En una Europa que se muere de hambre, y en un país que perfectamente lo caricaturiza -Grecia- pronunció Tusk unas palabras que no eran casuales. Estaban perfectamente estudiadas.

En primer lugar, fingía compasión por quienes arriesgaban su vida y culpaba del mal a unas mafias que no funcionarían sin la UE. En segundo lugar, apelaba a los “migrantes económicos”, por lo cual a priori, no mencionaba a los refugiados sirios. Sin embargo, según datos de ACNUR (el Alto Comisionado de las Naciones Unidas para los Refugiados), tan sólo responden al calificativo de “emigrantes” el 12% de quienes llegan a Europa por el Mediterráneo. Así, pues, Tusk hablaba de forma camuflada con el 88% restante que representan los refugiados, cuyas vidas estaban siendo arrebatadas por el terrorismo de un aparato -el Daesh o Estado Islámico- presuntamente creado por su socio en la OTAN: Estados Unidos, según un documento desclasificado del Pentágono. Vidas que a la Unión Europea les trae al pairo, con constantes palizas a los refugiados, negativas de acogida, humillaciones e incluso torturas.

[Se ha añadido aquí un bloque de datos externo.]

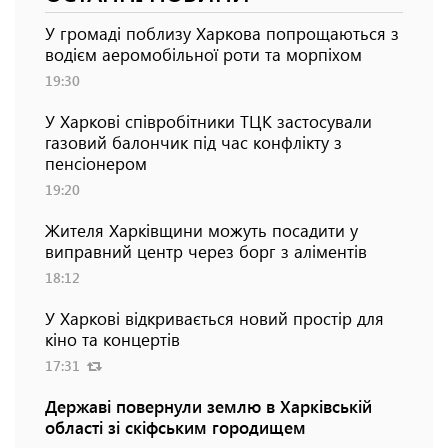
У громаді поблизу Харкова попрощаються з
водієм аеромобільної роти та морпіхом
19:30
У Харкові співробітники ТЦК застосували
газовий балончик під час конфлікту з
пенсіонером
19:20
Жителя Харківщини можуть посадити у
виправний центр через борг з аліментів
18:12
У Харкові відкривається новий простір для
кіно та концертів
17:31
Державі повернули землю в Харківській
області зі скіфським городищем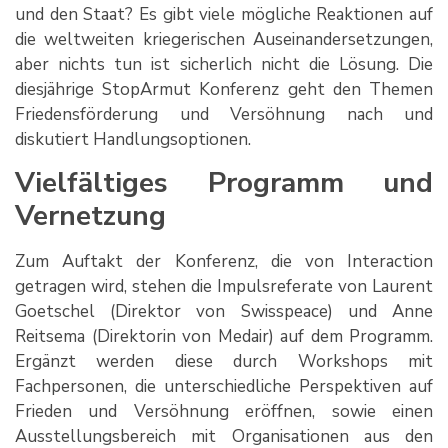
und den Staat? Es gibt viele mögliche Reaktionen auf
die weltweiten kriegerischen Auseinandersetzungen,
aber nichts tun ist sicherlich nicht die Lösung. Die
diesjährige StopArmut Konferenz geht den Themen
Friedensförderung und Versöhnung nach und
diskutiert Handlungsoptionen.
Vielfältiges Programm und
Vernetzung
Zum Auftakt der Konferenz, die von Interaction
getragen wird, stehen die Impulsreferate von Laurent
Goetschel (Direktor von Swisspeace) und Anne
Reitsema (Direktorin von Medair) auf dem Programm.
Ergänzt werden diese durch Workshops mit
Fachpersonen, die unterschiedliche Perspektiven auf
Frieden und Versöhnung eröffnen, sowie einen
Ausstellungsbereich mit Organisationen aus den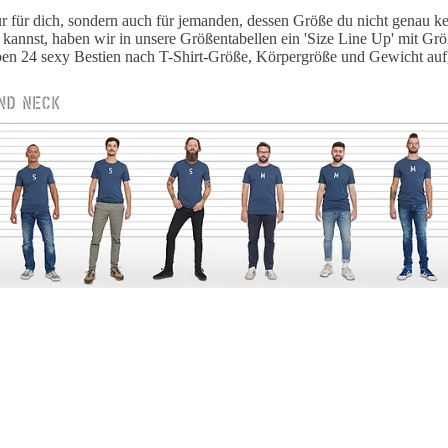
r für dich, sondern auch für jemanden, dessen Größe du nicht genau ken
annst, haben wir in unsere Größentabellen ein 'Size Line Up' mit Grö
aben 24 sexy Bestien nach T-Shirt-Größe, Körpergröße und Gewicht aufg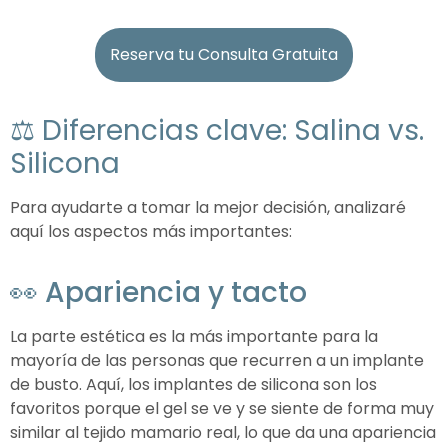
Reserva tu Consulta Gratuita
⚖️ Diferencias clave: Salina vs.
Silicona
Para ayudarte a tomar la mejor decisión, analizaré
aquí los aspectos más importantes:
👀 Apariencia y tacto
La parte estética es la más importante para la
mayoría de las personas que recurren a un implante
de busto. Aquí, los implantes de silicona son los
favoritos porque el gel se ve y se siente de forma muy
similar al tejido mamario real, lo que da una apariencia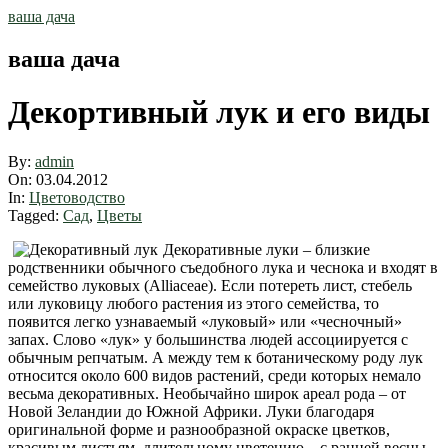
Skip
ваша дача
to
content
ваша дача
Декортивный лук и его виды
By:
admin
On:
03.04.2012
In:
Цветоводство
Tagged:
Сад
,
Цветы
Декоративные луки – близкие
родственники обычного съедобного лука и чеснока и входят в
семейство луковых (Alliaceae). Если потереть лист, стебель
или луковицу любого растения из этого семейства, то
появится легко узнаваемый «луковый» или «чесночный»
запах. Слово «лук» у большинства людей ассоциируется с
обычным репчатым. А между тем к ботаническому роду лук
относится около 600 видов растений, среди которых немало
весьма декоративных. Необычайно широк ареал рода – от
Новой Зеландии до Южной Африки. Луки благодаря
оригинальной форме и разнообразной окраске цветков,
красивым листьям, длительному цветению – с ранней весны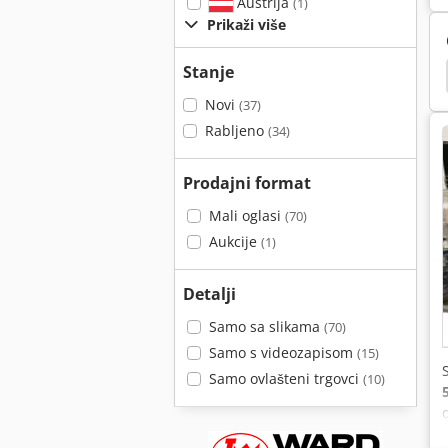
Austrija
(1)
Prikaži više
Stanje
Aluminijska Ambalaža
Kružna Pila
Piljenje
Novi
(37)
Rabljeno
(34)
Prodajni format
Mali oglasi
(70)
Aukcije
(1)
Detalji
Samo sa slikama
(70)
Samo s videozapisom
(15)
Samo ovlašteni trgovci
(10)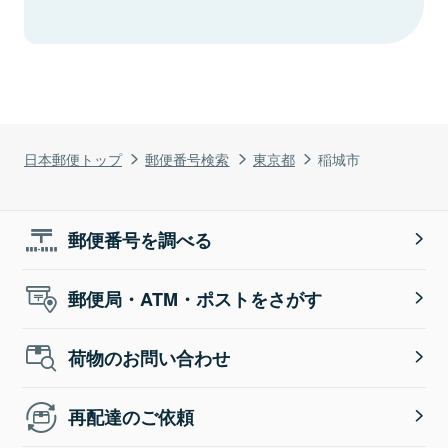
日本郵便トップ
郵便番号検索
東京都
稲城市
郵便番号を調べる
郵便局・ATM・ポストをさがす
荷物のお問い合わせ
再配達のご依頼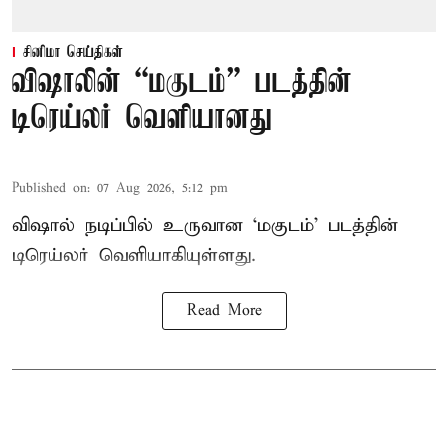
சினிமா செய்திகள்
விஷாலின் “மகுடம்” படத்தின்
டிரெய்லர் வெளியானது
Published on
:
07 Aug 2026, 5:12 pm
விஷால் நடிப்பில் உருவான ‘மகுடம்’ படத்தின்
டிரெய்லர் வெளியாகியுள்ளது.
Read More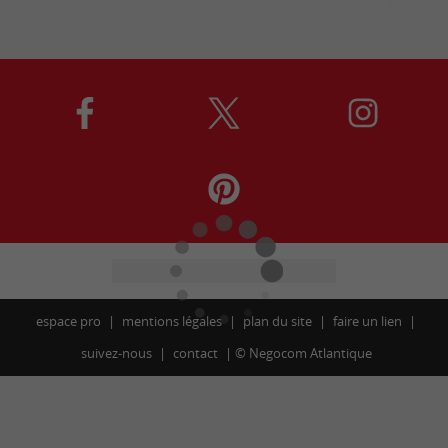
espace pro
mentions légales
plan du site
faire un lien
suivez-nous
contact
©
Negocom Atlantique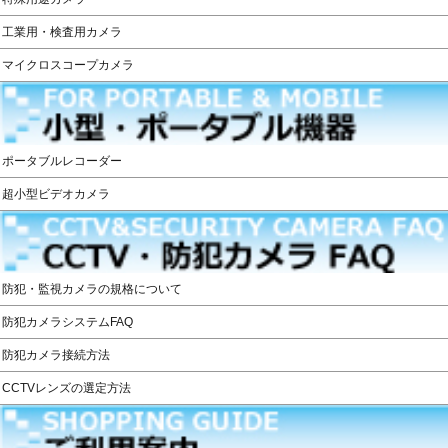
工業用・検査用カメラ
マイクロスコープカメラ
ポータブルレコーダー
超小型ビデオカメラ
防犯・監視カメラの規格について
防犯カメラシステムFAQ
防犯カメラ接続方法
CCTVレンズの選定方法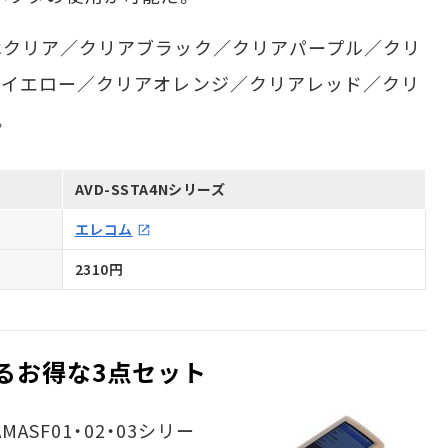
クリア／クリアブラック／クリアパープル／クリ
アイエロー／クリアオレンジ／クリアレッド／クリ
。
AVD-SSTA4Nシリーズ
エレコム
2310円
するお得な3点セット
SF01・02・03シリー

De esta forma, Tusk se ponía la venda antes de la herida, sabiendo que estaba pronunciando un discurso que rozaba, por su xenofobia y chauvinismo, la dialéctica nazi. En un contexto de emergencia extrema como el que vive el sur de Europa son estas mechas las que crean bombas. Y la bomba de la xenofobia, el racismo y el fascismo está a punto de explotar en Europa, en parte beneficiada, como en los 30, por una Europa insolidaria, asesina y vil. Grecia es sólo la nueva Alemania de una Unión Europea que piensa que, ahora sí, puede contener al monstruo.

¿Qué queda de aquella de los pueblos, de la diversidad, de la paz y la armonía? ¿Qué queda? ¿Es que acaso algún día existió?

No vengáis a Europa, llevadme a mí. No me dejéis solo entre tanto europeo.